The relationship between web designers and web developers is key to any successful web project. At next week's Generate conference, SoDA, The Global Society for Digital Marketing Innovators, will hold a social experiment to determine what traits and preferences web designers and developers have in common. The results will be presented via live infographics, providing a fun way to bridge the design-development divide.
Meanwhile, Kyle Fielder - product designer and managing director at thoughtbot - offers his top tips to fostering good relations and making everyone feel they're on the same side...
At the root of any designer-developer problem, there's always some form of miscommunication. At the root of every healthy designer-developer relationship, there's positive, open communication. Enable open communication and you should have a healthy relationship.
02. Empathy and respect
Don't put down or simplify the work of another person. Remain respectful and assume that their job is just as difficult – if not more so – than your own.

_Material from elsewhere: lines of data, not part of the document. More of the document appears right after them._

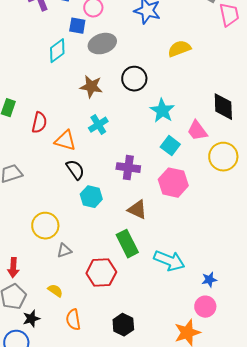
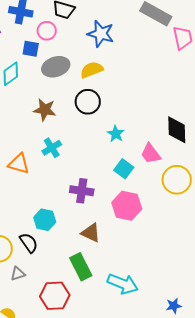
yellow semicircle: (179, 49) -> (92, 70), moved
cyan star: (162, 111) -> (116, 134), size x0.7
black semicircle: (75, 170) -> (29, 243), moved
blue star: (209, 280) -> (174, 306), moved

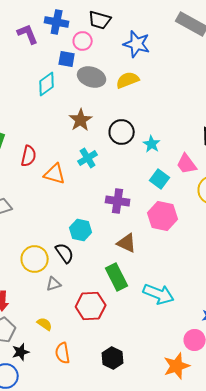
gray ellipse: (56, 67) -> (92, 77), turned 36
black circle: (88, 102) -> (122, 132), moved
brown star: (45, 110) -> (81, 120), turned 30

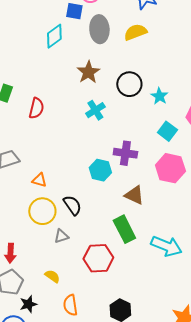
gray ellipse: (92, 77) -> (99, 29), turned 68
orange triangle: (55, 174) -> (39, 180), moved, size x0.7
cyan hexagon: (81, 230) -> (100, 170), moved

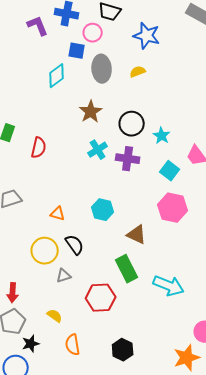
yellow semicircle: (135, 32) -> (138, 72), size x0.7
purple cross: (125, 153) -> (128, 159), moved
orange triangle: (39, 180) -> (58, 214), moved

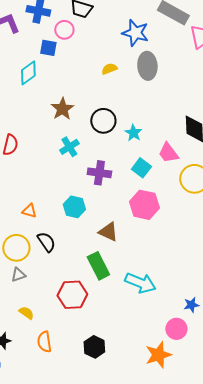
blue star: (147, 36) -> (135, 33), moved
gray ellipse: (102, 69) -> (147, 66), moved
purple cross: (128, 159) -> (99, 173), moved
gray triangle: (64, 276) -> (18, 275), moved

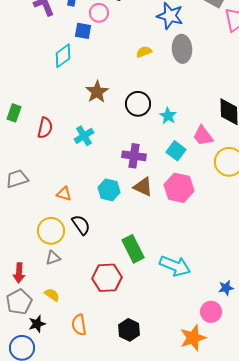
cyan cross: (69, 147) -> (84, 136), moved
brown triangle: (108, 232) -> (143, 187), moved
yellow semicircle: (26, 313) -> (52, 295), moved

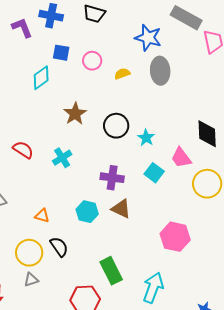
pink circle: (99, 13) -> (92, 61), moved
red semicircle: (45, 128) -> (23, 150), turned -70
pink hexagon: (179, 188) -> (175, 237), moved
cyan arrow: (175, 266) -> (153, 288), turned -92

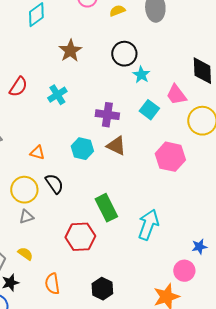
black circle: (116, 126) -> (124, 54), moved
red semicircle: (23, 150) -> (18, 87), turned 90
pink hexagon: (175, 237) -> (170, 157), moved

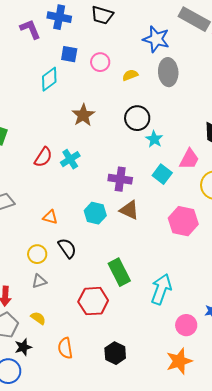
red semicircle: (18, 87) -> (43, 157), moved
pink trapezoid: (176, 95) -> (189, 159), turned -115
yellow circle: (24, 190) -> (37, 254), size x0.7
pink circle: (184, 271) -> (186, 325), moved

Believing that your counterpart will accomplish his or her tasks correctly is invaluable. It's your responsibility to prove to others that you can be trusted. If you trust the people you work with, you can focus on finishing your own tasks.
04. Ensure proximity
The one thing that I've seen foster the best relationships between designers and developers is having them sit right next to each other. This encourages faster and more open communication. There's something about working face-to-face that builds more understanding and respect, too.
05. Remote working
That isn't to say that you need to be sitting next to each other to have good communication and develop a strong relationship. You may need to work a little harder, but having open chat rooms and regular video chats can ease that.
06. Designer-developer pairing
Pairing forces designers and developers to sit together and solve problems, providing each with an understanding of the roles of the other and what they do. This also forces those involved to be better communicators. For instance, pairing to discuss hard user experience problems for 15 to 20 minutes can help find a smarter solution more quickly.